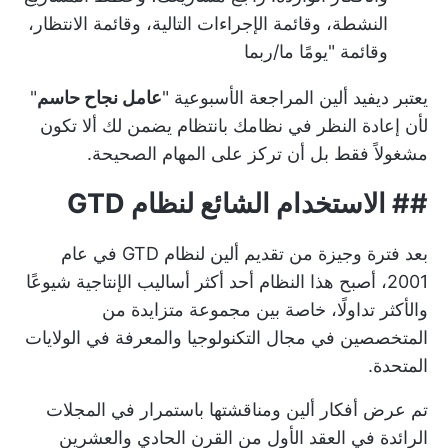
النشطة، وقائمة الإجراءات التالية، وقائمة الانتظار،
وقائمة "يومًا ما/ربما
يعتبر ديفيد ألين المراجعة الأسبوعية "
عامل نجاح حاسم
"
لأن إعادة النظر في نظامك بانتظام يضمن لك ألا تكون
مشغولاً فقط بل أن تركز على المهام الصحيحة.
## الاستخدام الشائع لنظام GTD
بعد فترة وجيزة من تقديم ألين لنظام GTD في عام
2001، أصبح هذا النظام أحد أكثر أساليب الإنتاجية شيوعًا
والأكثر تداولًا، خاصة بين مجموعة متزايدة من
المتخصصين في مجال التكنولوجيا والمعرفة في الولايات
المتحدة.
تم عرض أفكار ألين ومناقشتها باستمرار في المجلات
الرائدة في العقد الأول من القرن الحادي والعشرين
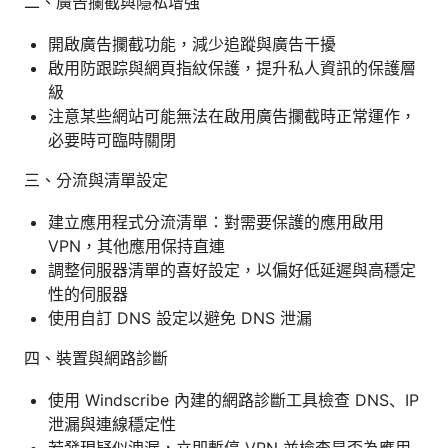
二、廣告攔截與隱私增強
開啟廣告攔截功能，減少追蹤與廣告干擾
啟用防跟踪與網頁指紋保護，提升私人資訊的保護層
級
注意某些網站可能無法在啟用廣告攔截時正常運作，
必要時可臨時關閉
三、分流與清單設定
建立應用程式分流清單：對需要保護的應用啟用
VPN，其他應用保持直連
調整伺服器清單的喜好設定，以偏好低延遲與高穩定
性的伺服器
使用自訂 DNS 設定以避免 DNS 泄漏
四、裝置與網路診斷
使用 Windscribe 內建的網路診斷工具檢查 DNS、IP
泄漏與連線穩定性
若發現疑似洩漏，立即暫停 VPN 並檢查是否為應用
══════════════════════════════
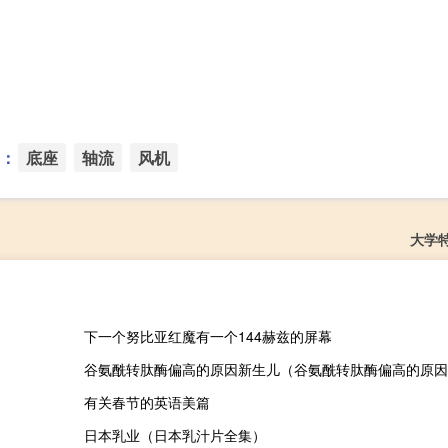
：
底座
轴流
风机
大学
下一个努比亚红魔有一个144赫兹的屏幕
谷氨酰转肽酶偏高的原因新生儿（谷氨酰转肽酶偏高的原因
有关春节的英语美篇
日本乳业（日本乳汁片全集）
══════════════════════════════
• [Task to complete] Above are the records; copy from them only the lines starting at the one containing "النشطة، وقائمة الإجراءات" and ending at the one containing "若發現疑似洩漏，立即暫停 VPN 並檢查是否為應用", exactly and without pictures.

• [Your response]
النشطة، وقائمة الإجراءات التالية، وقائمة الانتظار،
وقائمة "يومًا ما/ربما
يعتبر ديفيد ألين المراجعة الأسبوعية "
عامل نجاح حاسم
"
لأن إعادة النظر في نظامك بانتظام يضمن لك ألا تكون
مشغولاً فقط بل أن تركز على المهام الصحيحة.
## الاستخدام الشائع لنظام GTD
بعد فترة وجيزة من تقديم ألين لنظام GTD في عام
2001، أصبح هذا النظام أحد أكثر أساليب الإنتاجية شيوعًا
والأكثر تداولًا، خاصة بين مجموعة متزايدة من
المتخصصين في مجال التكنولوجيا والمعرفة في الولايات
المتحدة.
تم عرض أفكار ألين ومناقشتها باستمرار في المجلات
الرائدة في العقد الأول من القرن الحادي والعشرين
二、廣告攔截與隱私增強
開啟廣告攔截功能，減少追蹤與廣告干擾
啟用防跟踪與網頁指紋保護，提升私人資訊的保護層
級
注意某些網站可能無法在啟用廣告攔截時正常運作，
必要時可臨時關閉
三、分流與清單設定
建立應用程式分流清單：對需要保護的應用啟用
VPN，其他應用保持直連
調整伺服器清單的喜好設定，以偏好低延遲與高穩定
性的伺服器
使用自訂 DNS 設定以避免 DNS 泄漏
四、裝置與網路診斷
使用 Windscribe 內建的網路診斷工具檢查 DNS、IP
泄漏與連線穩定性
若發現疑似洩漏，立即暫停 VPN 並檢查是否為應用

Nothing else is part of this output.